TEMPO.CO, Bogor - Penyakit tidak menular atau non-communicable disease beriringan dengan kebiasaan merokok. Di Indonesia, juga di dunia saat ini sedang dihadapi masalah meningkatnya penyakit tidak menular (non-communicable disease). Tren penyakit tidak menular meningkat lebih dari 70 persen.
“Secara nasional, penyakit tidak menular menyebabkan kehilangan tahun produktif terbesar atau DALYs disability dibandingkan penyakit menular,” kata Sekretaris Jenderal Kementerian Kesehatan Oscar Primadi saat pembukaan Asia Pasific-City Alliance fot Tobacco Control and NCD’s Prevention di Bogor, Rabu, 25 September 2019.

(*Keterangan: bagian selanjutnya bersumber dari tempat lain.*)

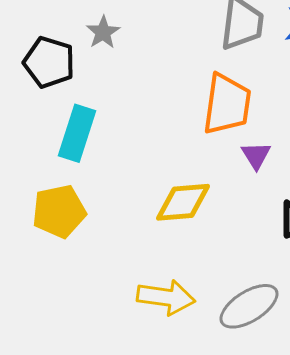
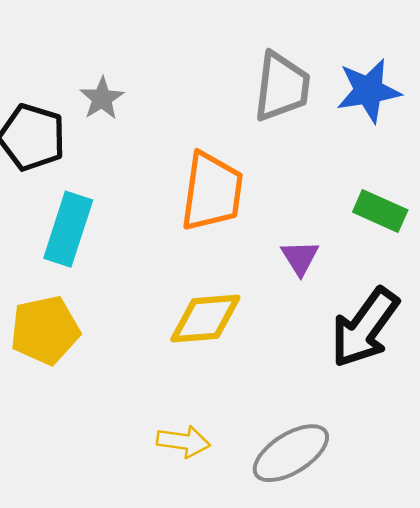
orange trapezoid: (227, 104) -> (212, 192), moved
yellow arrow: (166, 297) -> (183, 441), size x0.7

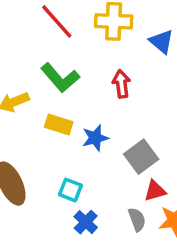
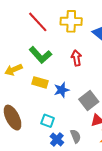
gray semicircle: (137, 219) -> (76, 136), moved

Ia mengatakan,d ari data Riset Kesehatan Dasar Kementerian Kesehatan menunjukkan penyakit tidak menular menempatkan posisi tertinggi di 34 provinsi di Indonesia. “Kebanyakan karena stroke, serangan jantung, penyakit pernapasan kronis, dan diabetes mellitus.”
Persoalannya, kata Oscar, peningkatan penyakit tidak menular ini biasanya beriringan dengan tingginya faktor hipertensi dan tingginya gula darah. Hal ini diakibat dari diet yang tidak sehat kebiasaan merokok.
Data dari BPJS pada 2018, penyakit katastropik menyebabkan pengeluaran tanggungan kesehatan hingga Rp 20,4 triliun atau 21,6 persen dari total pengeluaran. “Dari 21,6 persen, sebanyak 51,5 persen atau Rp 10,5 triliun pengobatan penyakit jantung yang mendekati peringkat pertama diikuti penyakit kanker sebesar 16,7 persen atau Rp 3,4 triliun,” ujarnya.
Data dari WHO juga menunjukkan bahwa setiap tahun di seluruh dunia ada 15 juta angka kematian muda pada usia 30-69 tahun. Jika ditotal, terdapat 7,2 juta angka kematian yang disebabkan oleh konsumsi tembakau dan sebanyak 70 persen kematian terjadi di negara berkembang termasuk Indonesia.
Kecenderungan peningkatan prevalensi merokok terlihat pada usia muda dibanding dewasa. Dari data yang dihimpun oleh Program Kesehatan Indonesia dengan Pendekatan Keluarga menemukan bahwa keluarga dengan anggota yang salah satunya merokok sebesar 55,6 persen. Hal ini menjadi dasar perlunya upaya pengendalian konsumsi produk tembakau di Indonesia.
Tingginya konsumsi tembakau ini, kata Oscar seharusnya membutuhkan keseriusan dan kerja sama semua pihak. “Mari para wali kota agar bersekutu membuat komunitas kesehatan dengan mengimplementasikan Germas.”